CISC 457 - Hough Transform

With Hough, we typically apply edge detection first, and then apply the Hough Transform to the resulting edge pixels. So the Hough Transform usually has a binary image as its input.

A common application of the Hough Transform is to detect straight lines in an image. These lines are usually parts of objects or features that we're searching for in the image.

The main idea is that each edge pixel gets to vote for all the possible lines that it might be on. Then lines with the most votes are output.

For example, consider an image of only three edge pixels, which are shown below as little squares. Each of the three pixels votes for all of the 16 lines that pass through that pixel (16 because we have limited this example to 16 line directions).

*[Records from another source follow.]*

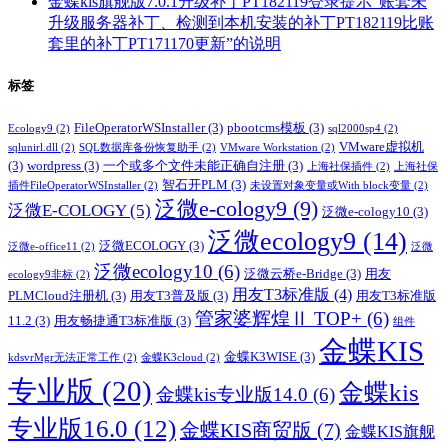
金蝶kis旗舰版7.0.1升级补丁PT182119登录提示“账套未
升级服务器补丁、检测到本机安装的补丁PT182119比账
套里的补丁PT171170更新”的说明
标签
FileOperatorWSInstaller
(3)
pbootcms模板
(3)
Ecology9
(2)
sql2000sp4
(2)
VMware虚拟机
sqlunirl.dll
(2)
SQL数据库备份恢复助手
(2)
VMware Workstation
(2)
(3)
wordpress
(3)
一个或多个文件未能正确自注册
(3)
上海社保插件
(2)
上海社保
智石开PLM
(3)
插件FileOperatorWSInstaller
(2)
未设置对象变量或With block变量
(2)
泛微e-cology9
(9)
泛微E-COLOGY
(5)
泛微e-cology10
(3)
泛微ecology9
(14)
泛微ECOLOGY
(3)
泛微e-office11
(2)
泛微
泛微ecology10
(6)
泛微云桥e-Bridge
(3)
用友
ecology9非标
(2)
用友T3标准版
(4)
PLMCloud注册机
(3)
用友T3普及版
(3)
用友T3标准版
管家婆辉煌Ⅱ TOP+
(6)
11.2
(3)
用友畅捷通T3标准版
(3)
组件
金蝶KIS
金蝶K3WISE
(3)
kdsvrMgr无法正常工作
(2)
金蝶K3cloud
(2)
专业版
(20)
金蝶kis
金蝶kis专业版14.0
(6)
专业版16.0
(12)
金蝶KIS商贸版
(7)
金蝶KIS旗舰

There is one line, shown in red, that gets three votes, while the other lines each get one vote. So the Hough Transform would output the line with three votes as the most likely line in this image.

Hough is very good at detecting incomplete features, like the line above which has pixels missing between the three edge pixels.

Line Equations

For each pixel, we need to know the equations of all lines that pass through that pixel. There are two equations that we're familiar with:

$y = m x + b$ is the "standard" equation for slope $m$ and $y$ intercept $b$.
$x \cos\theta + y \sin\theta = r$ is the "polar" equation that we saw with the Fourier Transform, where $\theta$ is the orientation of the perpendicular to the line and $r$ is the distance of the line from the origin.

Parameter Spaces

The parameter space of a line is the space of all possible values of the line parameters.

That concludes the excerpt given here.